■ YOUR GOAL
Since pictures are not wanted in the copy, output only the rest of each record exactly.

■ STORED DATA

++++++++++++++++++++

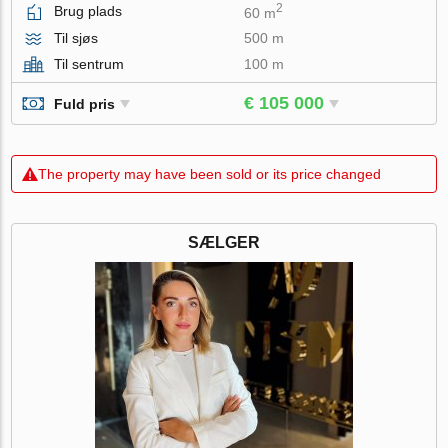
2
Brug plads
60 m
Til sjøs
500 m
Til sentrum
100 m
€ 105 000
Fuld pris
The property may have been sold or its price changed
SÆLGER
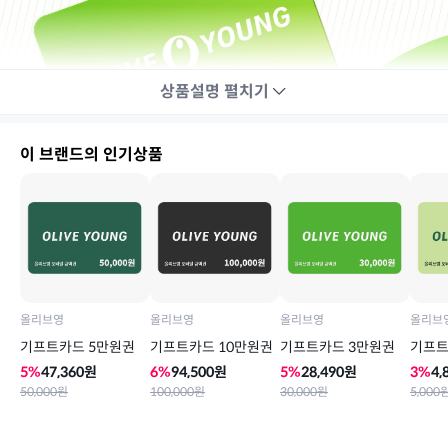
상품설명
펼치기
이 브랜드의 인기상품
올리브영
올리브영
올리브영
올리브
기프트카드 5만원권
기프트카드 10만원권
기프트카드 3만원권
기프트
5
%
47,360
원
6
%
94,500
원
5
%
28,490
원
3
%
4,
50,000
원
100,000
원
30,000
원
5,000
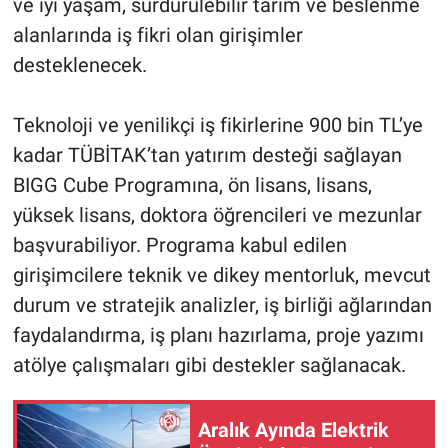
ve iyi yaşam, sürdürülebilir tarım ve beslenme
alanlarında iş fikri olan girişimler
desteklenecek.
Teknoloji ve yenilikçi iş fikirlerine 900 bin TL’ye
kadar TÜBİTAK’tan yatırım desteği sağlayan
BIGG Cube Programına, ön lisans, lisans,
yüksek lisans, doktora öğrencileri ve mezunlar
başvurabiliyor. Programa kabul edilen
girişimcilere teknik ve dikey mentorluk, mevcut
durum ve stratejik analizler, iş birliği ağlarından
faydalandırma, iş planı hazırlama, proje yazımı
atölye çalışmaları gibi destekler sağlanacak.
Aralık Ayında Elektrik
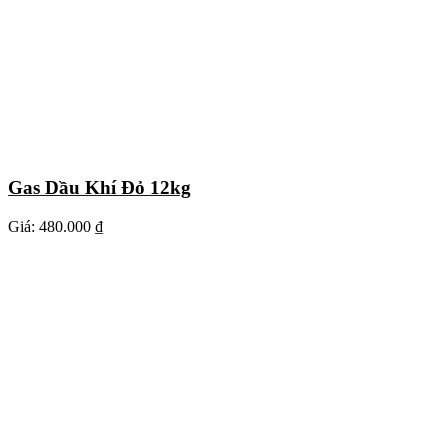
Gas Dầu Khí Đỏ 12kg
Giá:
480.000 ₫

++++++++++++++++++++

■ SOLVED EXERCISE
2
Brug plads
60 m
Til sjøs
500 m
Til sentrum
100 m
€ 105 000
Fuld pris
The property may have been sold or its price changed
SÆLGER
상품설명
펼치기
이 브랜드의 인기상품
올리브영
올리브영
올리브영
올리브
기프트카드 5만원권
기프트카드 10만원권
기프트카드 3만원권
기프트
5
%
47,360
원
6
%
94,500
원
5
%
28,490
원
3
%
4,
50,000
원
100,000
원
30,000
원
5,000
ve iyi yaşam, sürdürülebilir tarım ve beslenme
alanlarında iş fikri olan girişimler
desteklenecek.
Teknoloji ve yenilikçi iş fikirlerine 900 bin TL’ye
kadar TÜBİTAK’tan yatırım desteği sağlayan
BIGG Cube Programına, ön lisans, lisans,
yüksek lisans, doktora öğrencileri ve mezunlar
başvurabiliyor. Programa kabul edilen
girişimcilere teknik ve dikey mentorluk, mevcut
durum ve stratejik analizler, iş birliği ağlarından
faydalandırma, iş planı hazırlama, proje yazımı
atölye çalışmaları gibi destekler sağlanacak.
Aralık Ayında Elektrik
Gas Dầu Khí Đỏ 12kg
Giá:
480.000 ₫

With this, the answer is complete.